2) Then there were the virgin.net email addresses, set up on the Virgin ADSL National service, which were associated with a Virgin account.
(When Virgin sold off their ADSL service to Talk Talk the existing virgin.net email address remained active for 30 days if the customer moved to an ADSL service other than Talk Talk. If the customer did move to Talk Talk the virgin.net address remained active for 12 months. After these periods the email address should have been closed.)
3) However, if the customer chose to move to the Virgin cable service (if available), then providing a "move and transfer" was requested (this did not happen by default) the virgin.net email address could be associated with the new cable account.
In your situation I would assume that your virgin.net email address was set up under the original dial up service (scenario 1), where you never actually held an account with Virgin.

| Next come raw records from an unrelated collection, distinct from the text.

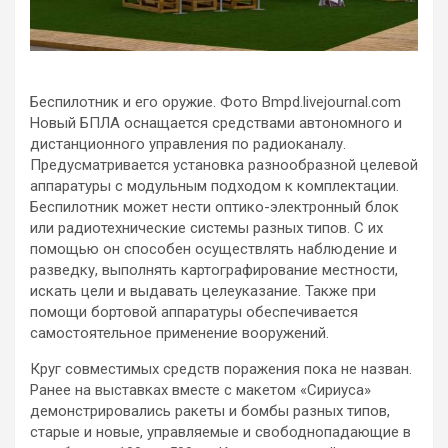
Беспилотник и его оружие. Фото Bmpd.livejournal.com
Новый БПЛА оснащается средствами автономного и
дистанционного управления по радиоканалу.
Предусматривается установка разнообразной целевой
аппаратуры с модульным подходом к комплектации.
Беспилотник может нести оптико-электронный блок
или радиотехнические системы разных типов. С их
помощью он способен осуществлять наблюдение и
разведку, выполнять картографирование местности,
искать цели и выдавать целеуказание. Также при
помощи бортовой аппаратуры обеспечивается
самостоятельное применение вооружений.
Круг совместимых средств поражения пока не назван.
Ранее на выставках вместе с макетом «Сириуса»
демонстрировались ракеты и бомбы разных типов,
старые и новые, управляемые и свободнопадающие в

That being the case, it would be extremely difficult for Virgin to provide you with access to an email account without sufficient proof that you were the original user. Without any historical account data to prove you are legally entitled to use a legacy email address it will be close to impossible for Virgin to comply with Data Protection Regulations.
Even in the case of email addresses allocated under scenarios 2) & 3) there are certain conditions which must be met for the transfer of those to another account.
Source https://community.virginmedia.com/t5/Forum-Archive/Can-t-log-in-to-virgin-net-email/td-p/4140683/pag... post #40
- The email address in question must be active
- The disconnected account and active broadband account must have the same account holder
- It must be the account holder who contacts us
- Full DPA must be passed on both accounts
As you are unlikely to have an active Virgin account relating to your original virgin.net email address you will not be in a position to comply with at least one of the criteria noted above.
There are cases, even fairly recently, where a legacy virgin.net email address can be associated with a new Virgin cable account, but this does result in the loss of all other virginmedia.com email addresses associated with that account.
So it's still possible for VM to transfer email addresses to a different account, sadly just not in your case.